Expulsad a las cortesanas y en seguida las pasiones lo confundirán todo, ya que llevan una vida impura, pero las leyes del orden les asignan un lugar, por más vil que sea. (Agustín de Hipona: Confesiones)

Prostíbulo medieval
De acuerdo a pensadores cristianos del Medioevo, el tráfico carnal constituía un pecado venial, si existía consentimiento entre las partes. En todo caso, era preferible la prostitución de los solteros, antes que la infidelidad que atentaba contra uno de los sacramentos instituidos por Dios. Desde el siglo XIV se instalaron burdeles en zonas segregadas de las grandes ciudades europeas, aprovechando la autorización que se les concedía, para cobrarles impuestos que debían financiar las obras públicas. De ese modo, la actividad era tolerada y al mismo tiempo restringida detrás de altos muros, en la confianza de que su existencia no corrompería al resto de la comunidad. 
Dondequiera aparecen las prostitutas, demuestran que la sociedad no otorga a los hombres y las mujeres los mismos derechos y obligaciones. Más aún, demuestran que las mujeres suelen ser puestas al servicio unilateral de los hombres, quienes las buscan para disfrutar (ellos) de la actividad sexual que exigen sus hormonas, pero no están dispuestos a considerarlas (a ellas) como sus iguales en el disfrute, por lo que acompañan el contacto más íntimo con el desprecio.

Vender su cuerpo, o más precisamente adquirirlo para uso sexual, constituye uno de los últimos recursos posibles cuando los medios legítimos de adquisición económica (…) resultan inaccesibles. La prostitución depende de la economía informal, al igual que actividades como el robo, la venta de drogas, la mendicidad o (…) la venta de sangre. En este sentido (…) el ejercicio de la sexualidad venal nunca es un acto voluntario y deliberado. Producto de la ausencia de medios alternativos de vida, resulta siempre de una coacción o, en el mejor de los casos, de un adaptación resignada a una situación marcada por por el desamparo, la carencia o la violencia. (Lilian Mathieu: Las causas económicas y sociales de la prostitución)

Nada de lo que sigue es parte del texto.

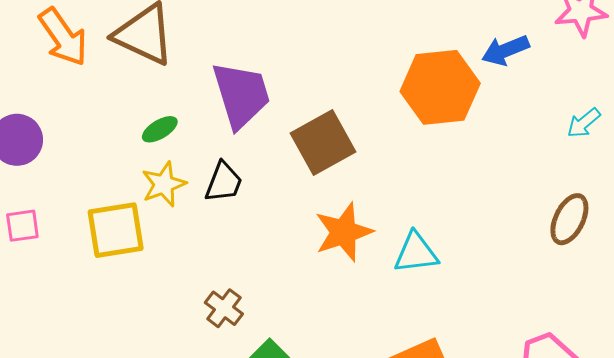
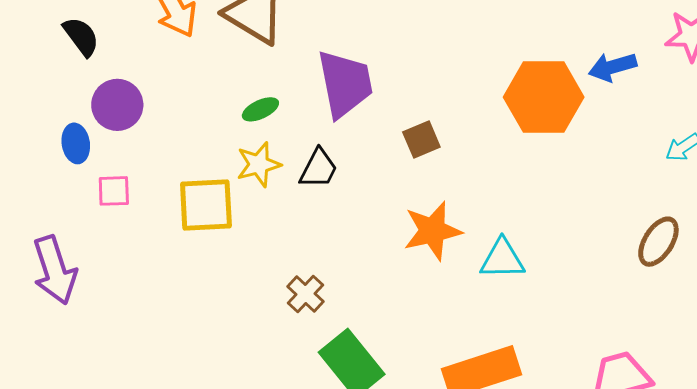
brown square: (323, 142) -> (421, 140), size x0.6

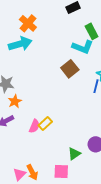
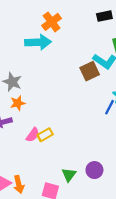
brown square: (70, 69) -> (90, 71), moved
green triangle: (74, 154) -> (69, 175), turned -32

La libertad irresponsable que un hombre experimentaba durante su trato con prostitutas, no hubiera podido ser disfrutada en la relación con sus parejas legítimas, cuya compañía probablemente le había sido impuesta por su familia, que no andaba nunca demasiado lejos. El maltrato verbal o físico de la mujer, por ejemplo, no quedaba totalmente excluido del matrimonio, pero debía administrarse con cierta prudencia, para evitar que la víctima recurriera a parientes dispuestos a conceder crédito a sus quejas.
Durante el siglo XVIII, el Marqués de Sade, casado con una dama de su misma clase social, pagaba a prostitutas para que se dejaran azotar (una satisfacción perversa entre las muchas que las firmes convicciones morales de la marquesa rehusaban concederle).  Tan fácil de establecer era el acuerdo con esas mujeres, que el Marqués descontroló los vejámenes y terminó siendo juzgado y encarcelado por su testimonio.
Egon Schiele: Prostituta
El escritor Leopold Sacher-Masoch, avanzado el siglo XIX, pagaba también a prostitutas, para que ellas lo azotaran. Se trata de dos casos de demandas inhabituales,  y por varios motivos inaceptables para muchas parejas que no se han formado gracias al dinero que circula entre los participantes y derriba cualquier escrúpulo.
Pintores como Egon Schiele en Austria y Henri de Toulouse-Lautrec en Francia, frecuentaron los burdeles del siglo XIX y retrataron con crudeza a sus asiladas. No las disfrazaron de diosas antiguas, de rasgos clásicos y pubis depilado. Son mujeres sometidas a tratos no pocas veces infame, cansadas, aburridas, indiferentes al observador.
Ernest James Belloq: prostituta de New Orleans
El fotógrafo Ernest James Belloq hizo algo parecido en New Orleans, pero en unos casos las hizo enmascararse para ocultar su identidad y en otros dañó los negativos con la misma intención, porque se trataba de un oficio perseguido y necesitaba protegerlas. El cineasta japonés Kenji Mizoguchi filmó delicadamente y sin adornos, historias de prostíbulos de antes y después de la Segunda Guerra Mundial, retratando a mujeres obligadas a prostituirse contra su voluntad.
Ninguno de estos artistas pretendía moralizar a los contemporáneos, como había sido habitual en el arte del pasado (ahí está, como muestra, la muy joven pero infame protagonista de la novela Manón Lescaut del siglo XVII), ni tampoco idealizaban el tema, para volverlo más atractivo para los eventuales clientes de las prostitutas (como hizo con elegancia el grabador japonés Katsushika Hokusai, a comienzos del siglo XIX).
Imposible de ser erradicada, pero también imposible de ser oficializada, la prostitución revelaba las contradicciones de una sociedad que en el mejor de los casos, apenas podía intentar que no causara demasiados daños a la salud pública. Guy de Maupassant mostró en el cuento La Casa Tellier el universo pacífico y sin horizontes de un burdel provinciano de mediados del siglo XIX.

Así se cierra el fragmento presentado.